Образовавшиеся излишки вина, которые определялись разницей между фактическим объемом резервуара и объемом, указанным на бумаге, представляли собой собственность предпринимателей и реализовывались через привлеченную к делу торговую сеть.
Основателем концерна был Давид Доберман, которому принадлежала как идея наращивания емкостей, так и ее инженерное воплощение. Первоначально Давид проверил эту идею на винном заводе, где работал заместителем директора, а затем через Паука, оказавшегося блестящим организатором и вставшим во главе дела, внедрил свой передовой опыт на десятках других предприятий. Система работала четко. Мордовороты-уголовники выколачивали деньги у уклоняющихся.
— Давид, мне надоели твои бредни, мы давно все делаем только на бумаге.

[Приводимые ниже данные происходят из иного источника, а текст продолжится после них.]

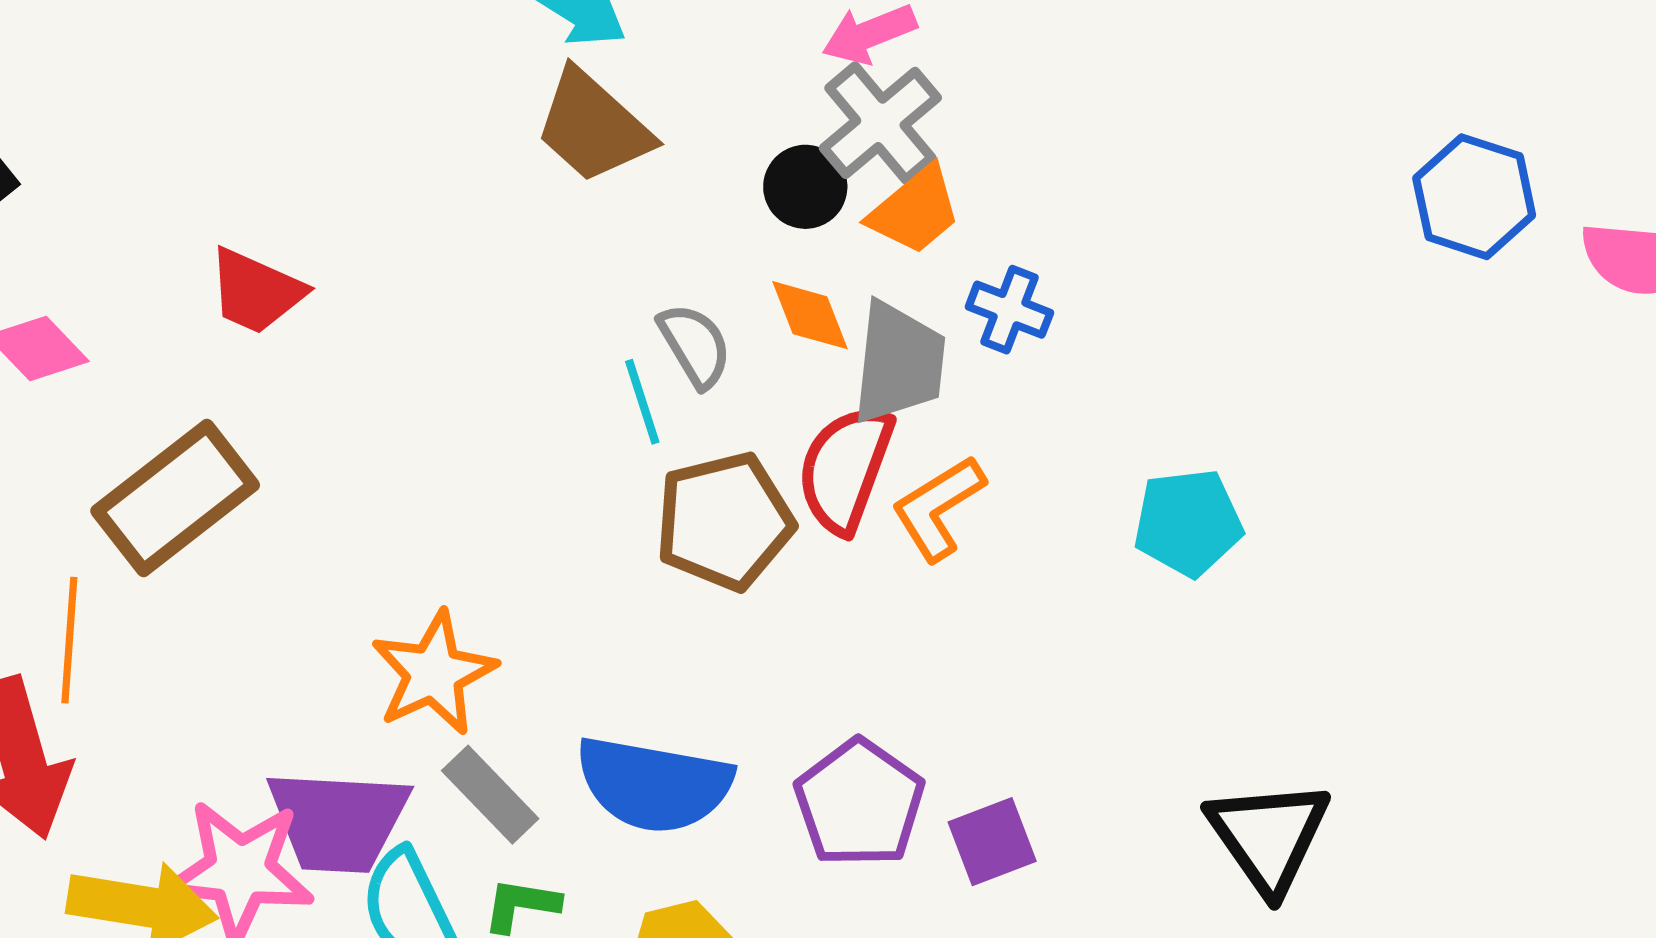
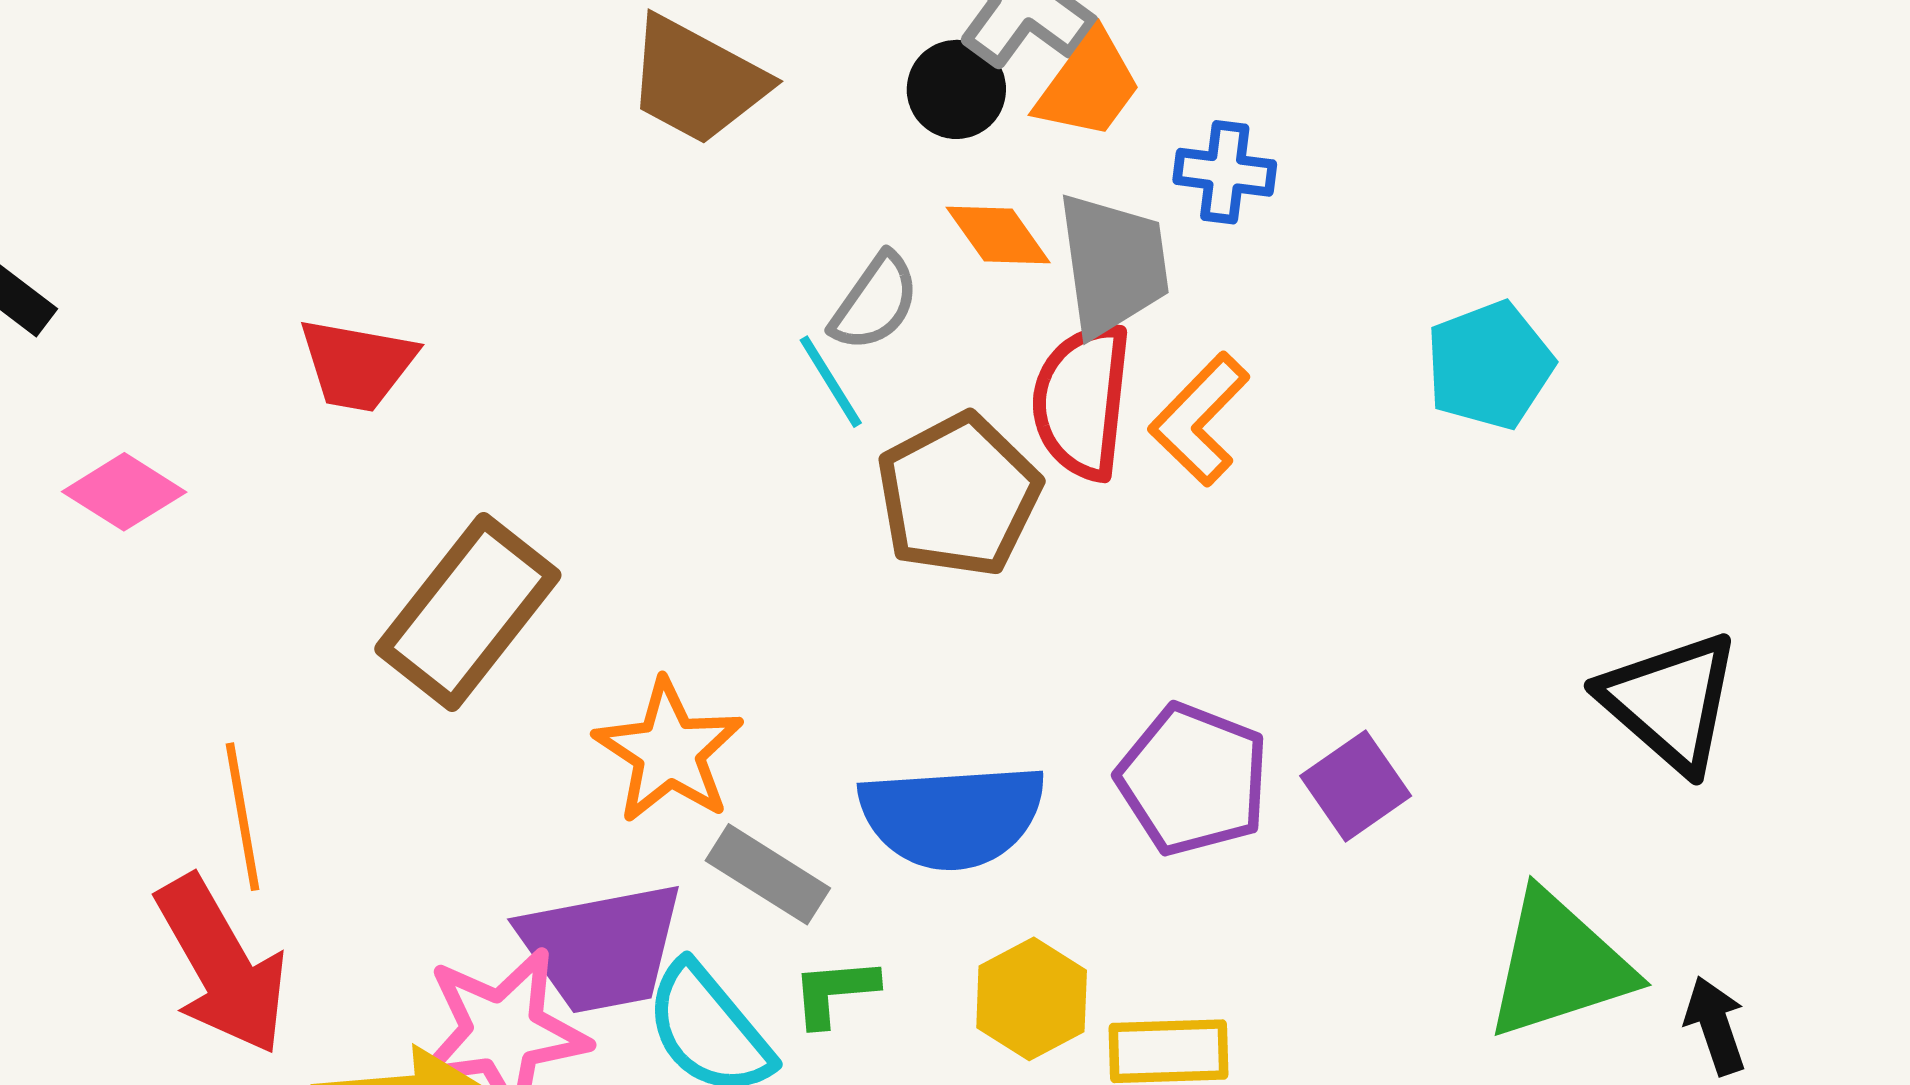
gray semicircle: (695, 345) -> (875, 302), turned 80
brown rectangle: (175, 498) -> (468, 612), moved

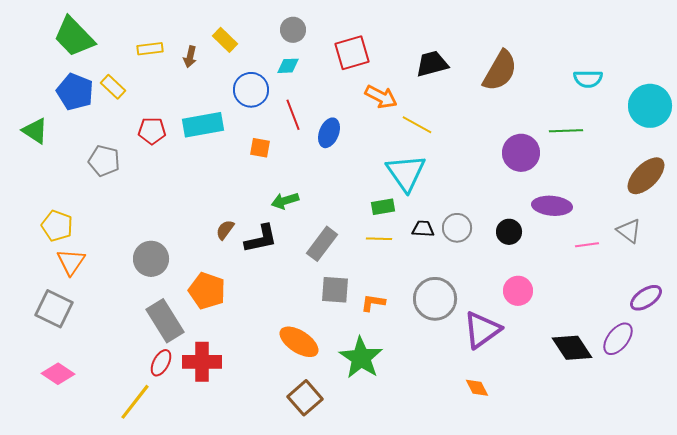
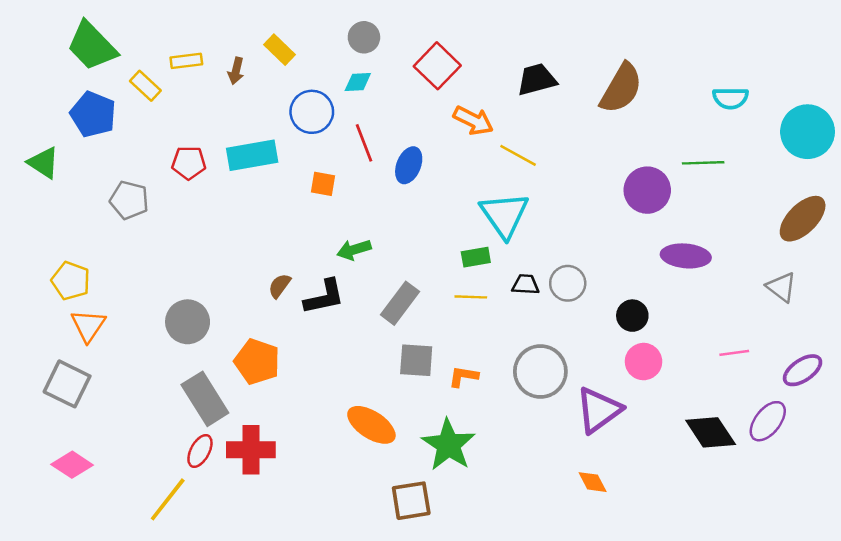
red square: (352, 53) -> (437, 66), turned -30
yellow rectangle: (113, 87) -> (145, 86), moved
black circle: (509, 232) -> (632, 316), moved
pink line: (587, 245) -> (734, 353), moved
brown square: (305, 398) -> (411, 501), moved, turned 32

— Как на бумаге? — не понял Доберман.
— А так — заносим в приемно-сдаточный акт меньший объем резервуара, чем он есть на самом деле. Это и дешевле, и быстрей, чем твоя техника. Дела надо решать проще, как в Марьиной Роще, — добавил Паук.
Давид не мог перенести, что он низведен с пьедестала. Жажда реванша и неугомонный дух предпринимательства не давали ему покоя. Инженер начал обдумывать способ получения неучтенного пива и заинтересовал новыми возможностями Паука, который в действительности ценил и уважал своего компаньона. Анатолий Тимофеевич энергично взялся за дело, но рождение новой отрасли подпольного бизнеса задержалось из-за несчастья, постигшего Добермана.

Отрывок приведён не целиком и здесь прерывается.